Kembali ke gagasan merdeka secara pendanaan. Lembaga Pendidikan Swasta di Indonesia tumbuh subur sejak pra kemerdekaan. Sebagai alat perjuangan kemerdekaan Indonesia. Ketika Indonesia merdeka, pemerintah tidak mampu untuk menyekolahkan semua peserta didik dari rakyat Indonesia. Sehingga tumbuh sekolah negeri dan sekolah swasta. Sekolah swasta lebih banyak jumlahnya daripada sekolah negeri, demikian pula di jenjang perguruan tinggi. Dengan semangat kemerdekaan, swasta bertumbuh menjadi dua kategori, swasta dhuafa dan swasta elit. Kategori dhuafa termasuk juga di dalamnya swasta menengah yang kelihatan “chasing” nya bagus, tapi sebenarnya masih mengandalkan Hibah Dana BOS dari pemerintah untuk manajemen sekolah.

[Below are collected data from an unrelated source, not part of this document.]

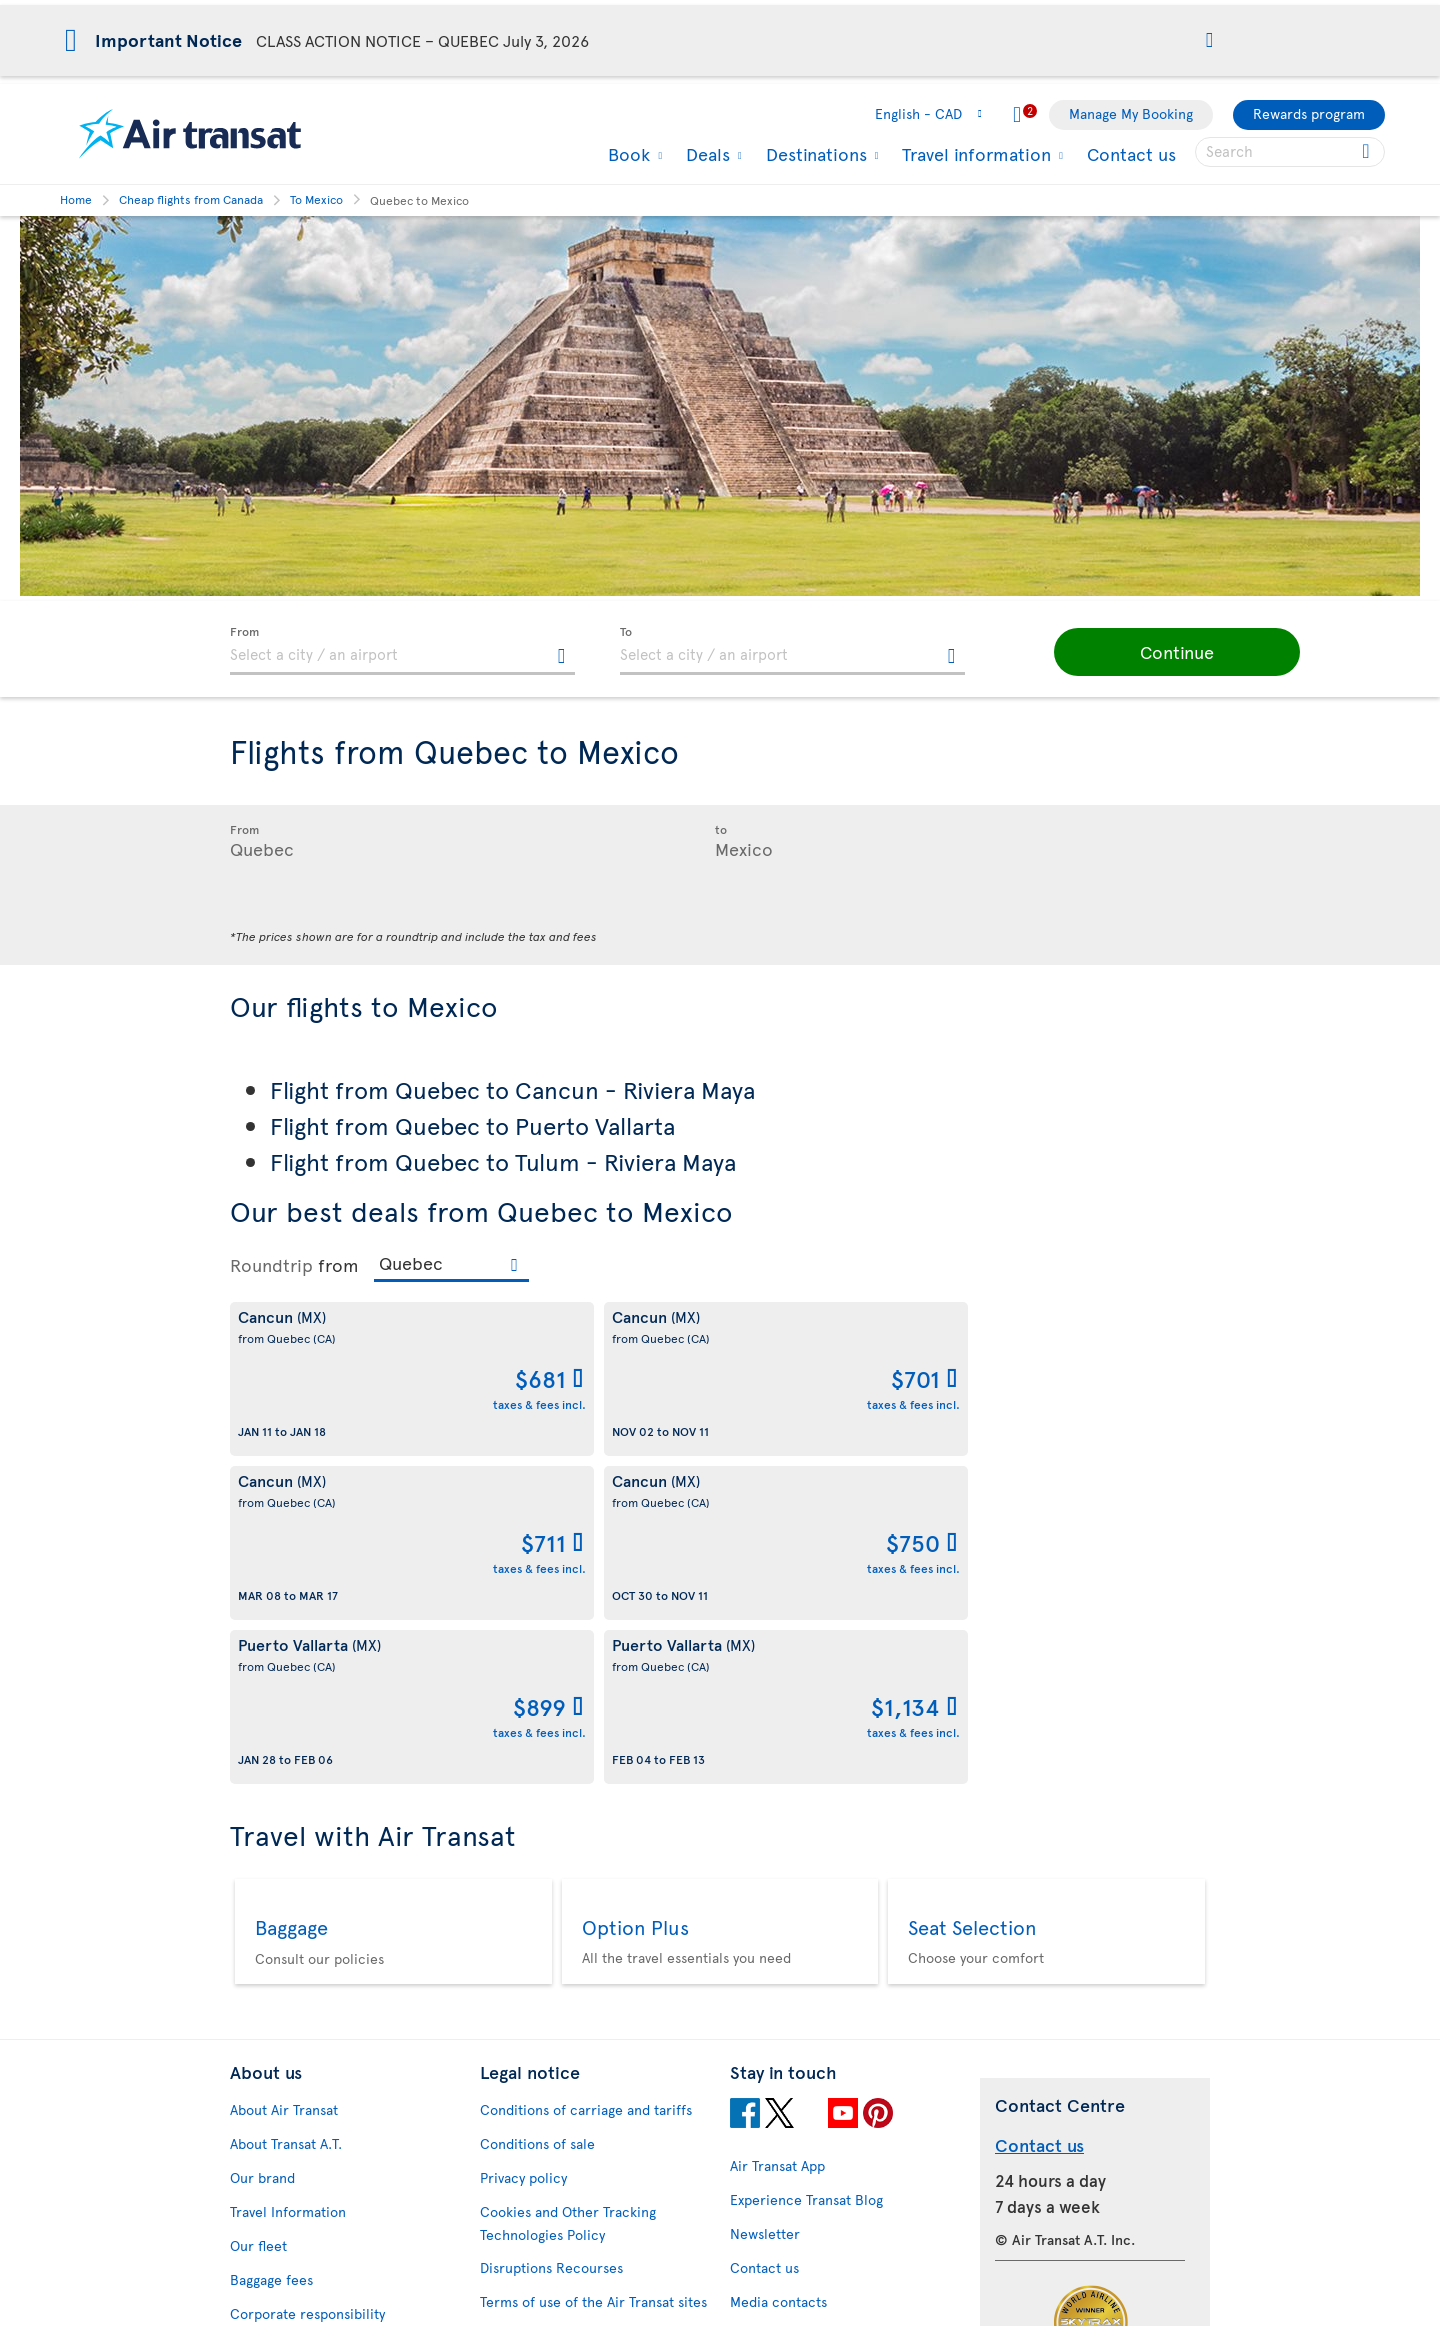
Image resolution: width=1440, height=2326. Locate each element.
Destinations (814, 154)
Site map (257, 2261)
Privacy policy (523, 1849)
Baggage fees (271, 1951)
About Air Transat (284, 1781)
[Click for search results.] (1367, 152)
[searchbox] (1290, 152)
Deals (705, 154)
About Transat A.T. (286, 1815)
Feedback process (288, 2193)
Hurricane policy (783, 2079)
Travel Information (288, 1883)
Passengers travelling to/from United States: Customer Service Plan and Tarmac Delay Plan (583, 2030)
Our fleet (258, 1917)
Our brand (262, 1849)
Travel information (974, 154)
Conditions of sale (537, 1815)
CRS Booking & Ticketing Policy (579, 2120)
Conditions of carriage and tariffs (586, 1781)
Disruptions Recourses (551, 1939)
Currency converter (793, 2045)
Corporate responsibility (307, 1985)
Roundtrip (271, 1265)
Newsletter (765, 1905)
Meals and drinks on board (813, 2249)
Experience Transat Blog (806, 1871)
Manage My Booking (1131, 113)
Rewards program (1309, 113)
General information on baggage (832, 2283)
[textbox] (402, 651)
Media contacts (778, 1973)
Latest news (767, 2181)
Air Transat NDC (780, 2215)
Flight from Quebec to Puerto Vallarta (472, 1125)
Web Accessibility (285, 2227)
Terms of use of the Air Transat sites (593, 1973)
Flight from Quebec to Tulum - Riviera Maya (503, 1161)
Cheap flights (771, 2113)
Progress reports (283, 2159)
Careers (255, 2053)
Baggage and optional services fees (591, 2086)
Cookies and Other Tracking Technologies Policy (568, 1895)
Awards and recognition (305, 2019)
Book (626, 154)
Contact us (1131, 153)
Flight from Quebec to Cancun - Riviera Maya (512, 1089)
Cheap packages (781, 2147)
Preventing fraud (533, 2192)
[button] (1209, 41)
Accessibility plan (285, 2125)
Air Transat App (777, 1837)
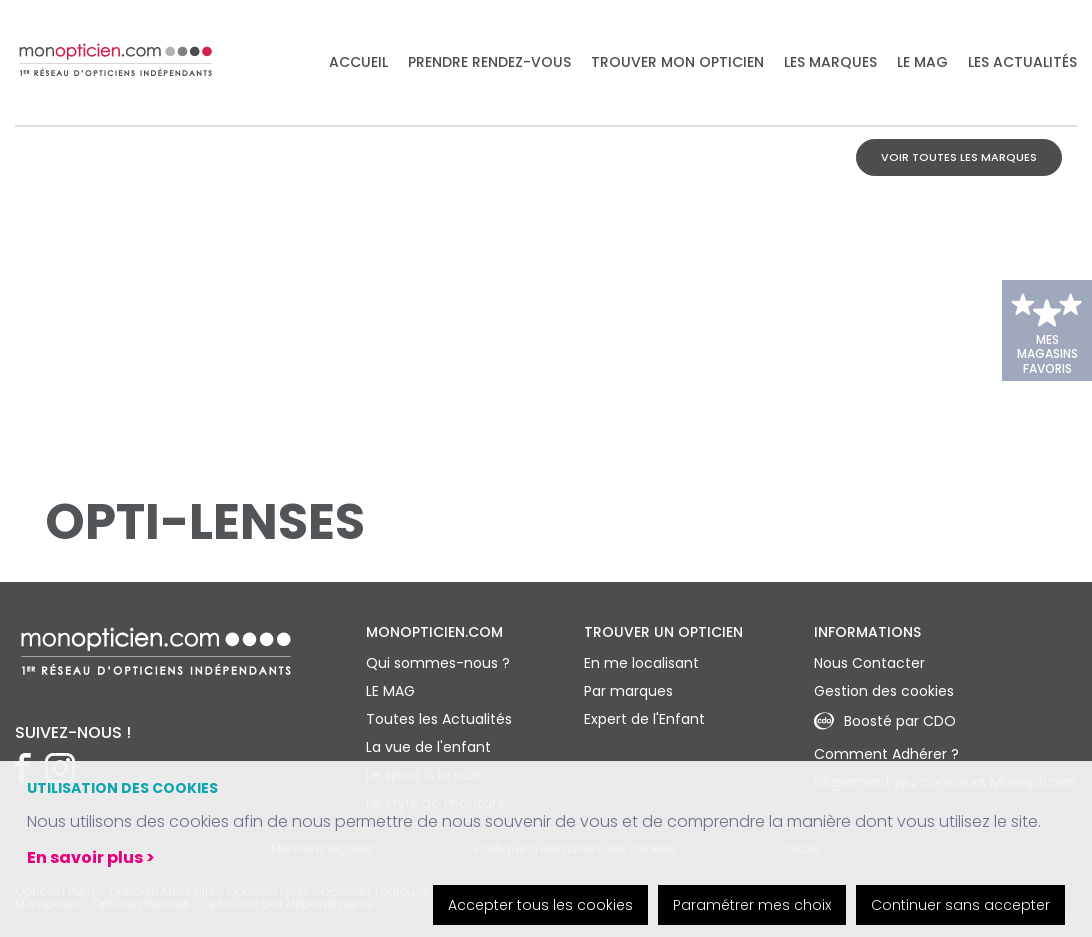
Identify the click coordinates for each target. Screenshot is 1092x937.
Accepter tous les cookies (540, 905)
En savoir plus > (91, 857)
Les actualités (1022, 62)
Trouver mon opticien (677, 62)
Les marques (830, 62)
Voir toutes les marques (959, 157)
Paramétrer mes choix (752, 905)
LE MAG (922, 62)
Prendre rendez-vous (489, 62)
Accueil (358, 62)
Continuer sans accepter (960, 905)
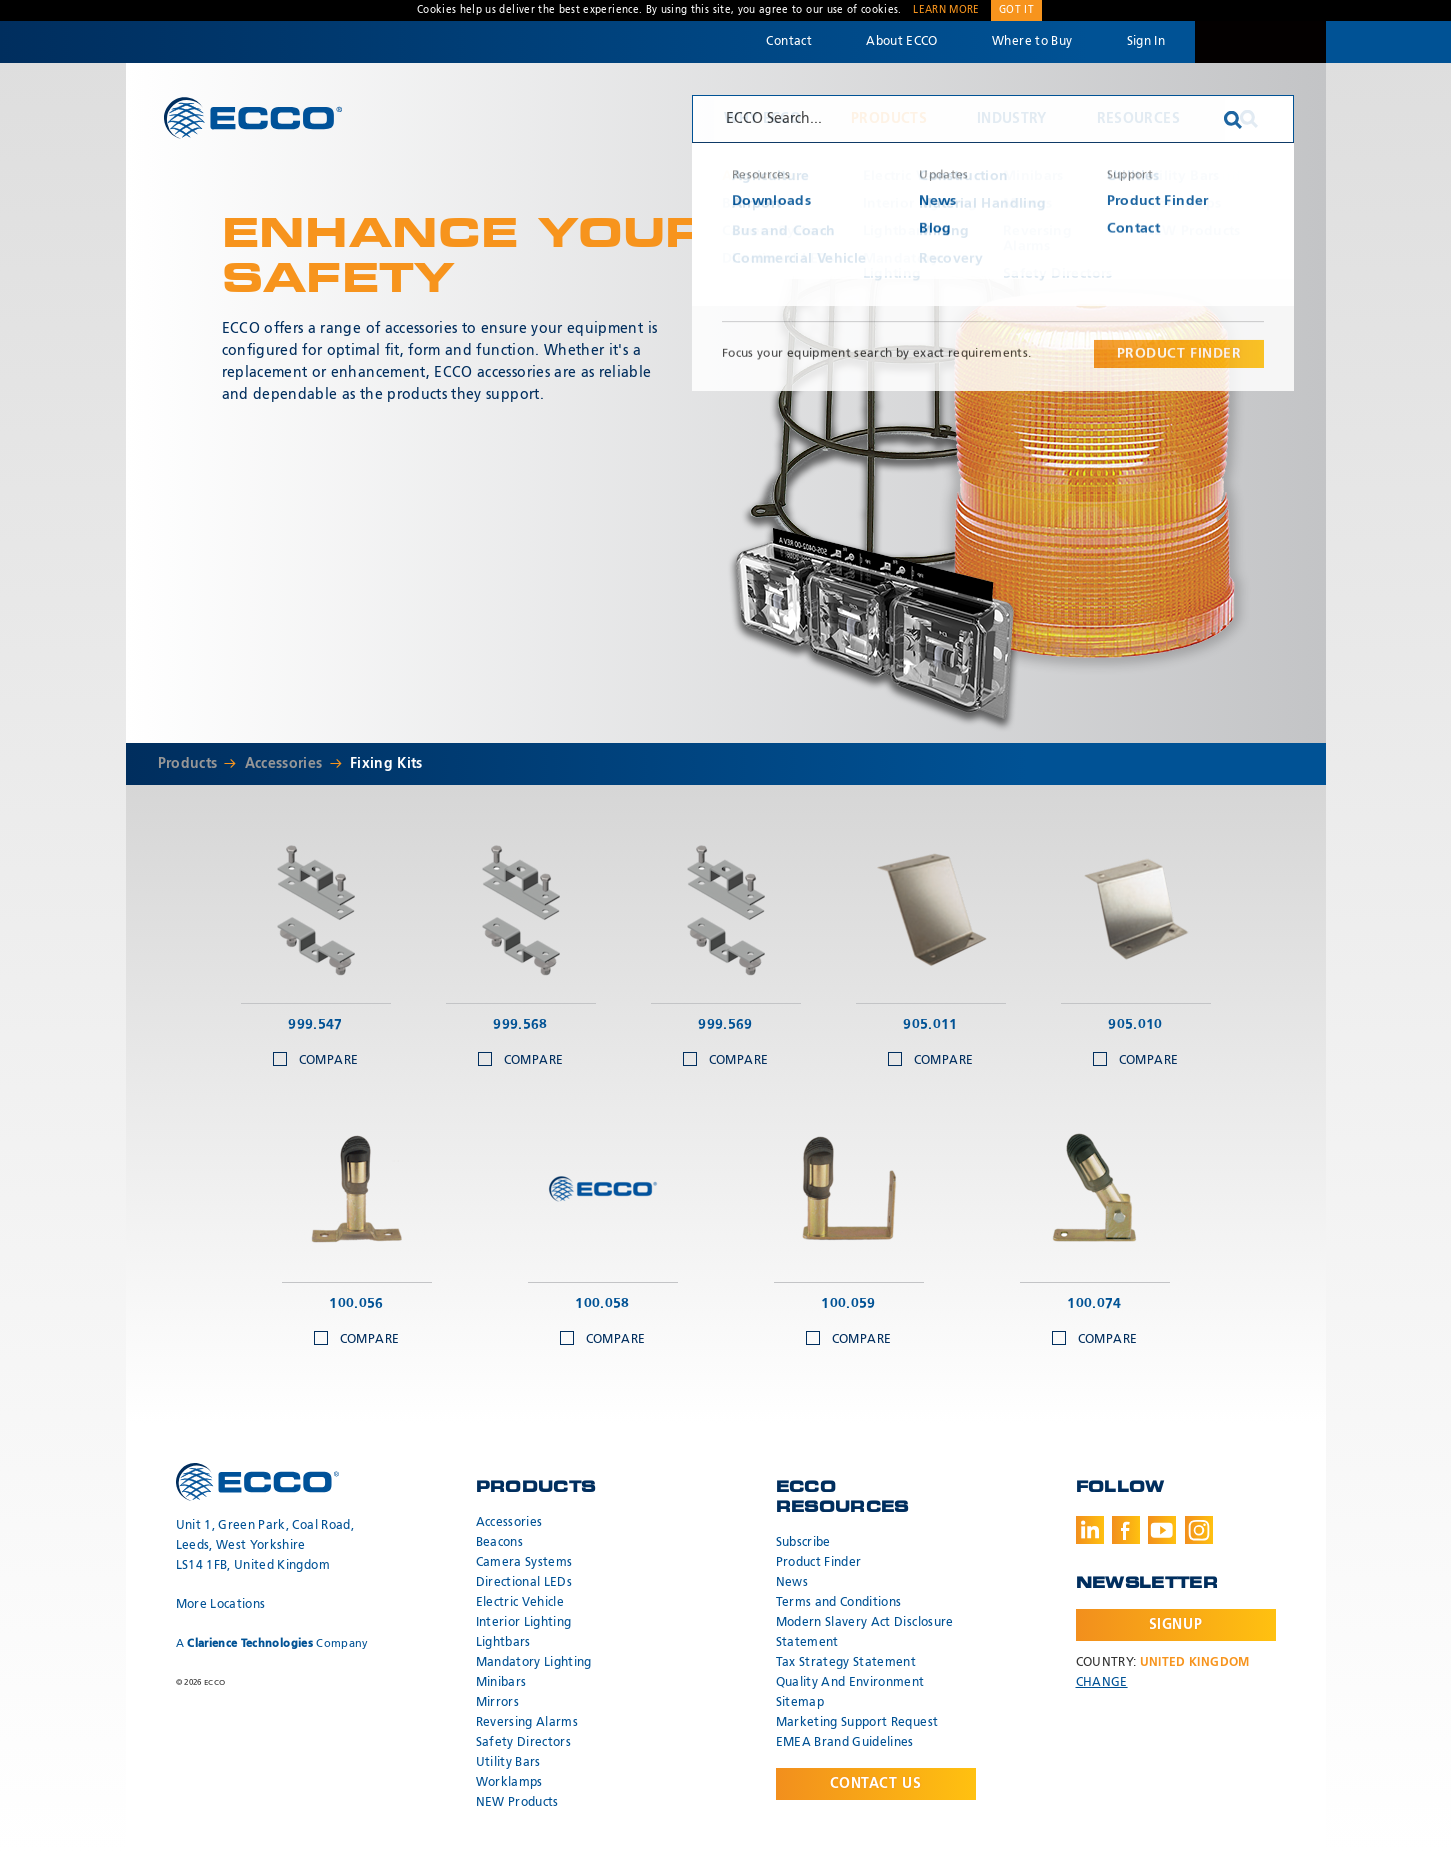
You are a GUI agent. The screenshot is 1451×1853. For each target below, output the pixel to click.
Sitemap (800, 1703)
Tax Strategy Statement (846, 1663)
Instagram (1199, 1530)
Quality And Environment (850, 1683)
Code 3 (1260, 42)
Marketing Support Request (857, 1723)
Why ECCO (762, 119)
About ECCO (902, 42)
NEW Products (517, 1803)
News (792, 1583)
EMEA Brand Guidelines (845, 1743)
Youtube (1162, 1530)
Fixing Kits (386, 764)
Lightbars (503, 1643)
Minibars (501, 1683)
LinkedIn (1090, 1530)
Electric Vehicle (520, 1603)
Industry (1012, 119)
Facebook (1126, 1530)
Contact (788, 42)
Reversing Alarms (527, 1723)
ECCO (253, 117)
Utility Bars (508, 1763)
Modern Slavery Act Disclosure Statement (865, 1633)
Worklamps (509, 1783)
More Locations (221, 1605)
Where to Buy (1032, 42)
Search (1249, 119)
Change (1102, 1683)
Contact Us (876, 1784)
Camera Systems (524, 1563)
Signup (1175, 1625)
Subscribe (803, 1543)
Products (889, 119)
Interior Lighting (524, 1623)
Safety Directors (524, 1743)
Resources (1138, 119)
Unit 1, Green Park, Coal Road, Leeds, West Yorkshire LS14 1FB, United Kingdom (265, 1546)
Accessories (284, 764)
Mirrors (497, 1703)
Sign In (1146, 42)
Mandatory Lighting (534, 1663)
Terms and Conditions (839, 1603)
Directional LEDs (524, 1583)
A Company (272, 1643)
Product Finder (819, 1563)
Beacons (499, 1543)
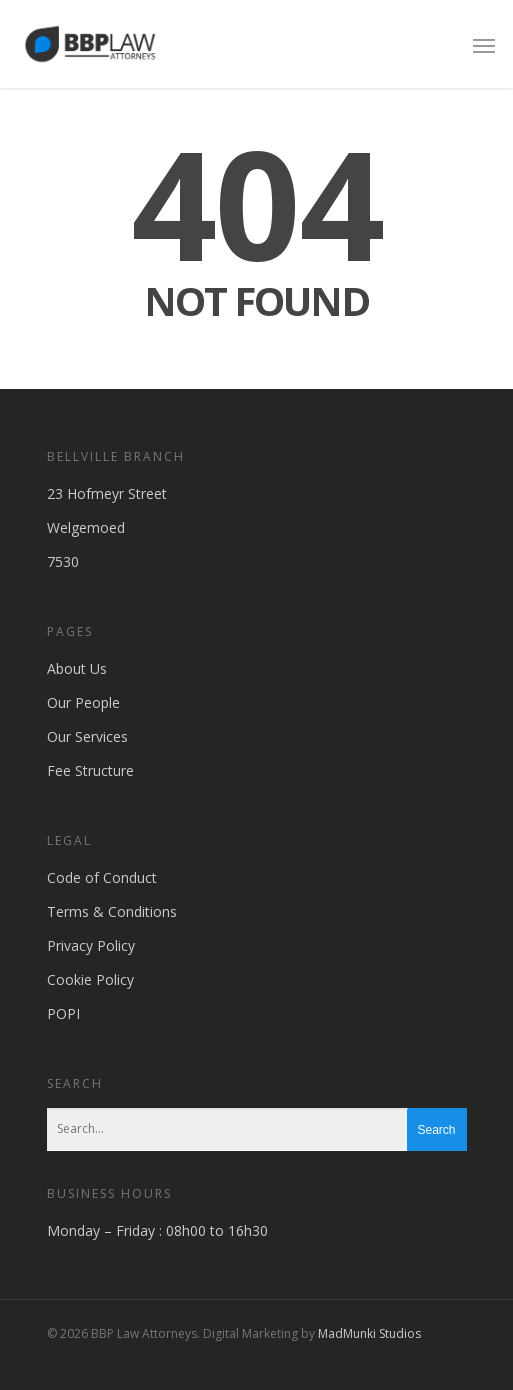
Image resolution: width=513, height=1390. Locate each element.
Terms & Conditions (112, 911)
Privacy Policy (91, 945)
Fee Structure (90, 770)
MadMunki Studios (369, 1333)
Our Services (87, 736)
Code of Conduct (102, 877)
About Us (77, 668)
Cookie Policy (90, 979)
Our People (83, 702)
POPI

Semangat kemerdekaan direformulasi oleh Menteri Nadiem dengan Kurikulum Merdeka, Merdeka Belajar Kampus Merdeka, dengan tokoh pendidikan yang dijadikan arus utama adalah pemikiran pendidikan Ki Hajar Dewantara. Menteri Pendidikan pertama Indonesia. Kemerdekaan tersebut juga disandingkan dengan kebutuhan pasar (industri) serta target tujuan pembangunan berkelanjutan global yang diarahkan oleh badan dunia, The Sustainable Development Goals. Tujuan pendidikan pada hakikatnya masih sama, seperti yang diidealkan oleh kalangan pesantren modern. Memelihara nilai-nilai tradisional yang baik, dan mengambil nilai-nilai kemodernan yang lebih baik. Al Muhafadzatu bil qodiimi shoolih, wal akhdzu bil jadiidil ashlah.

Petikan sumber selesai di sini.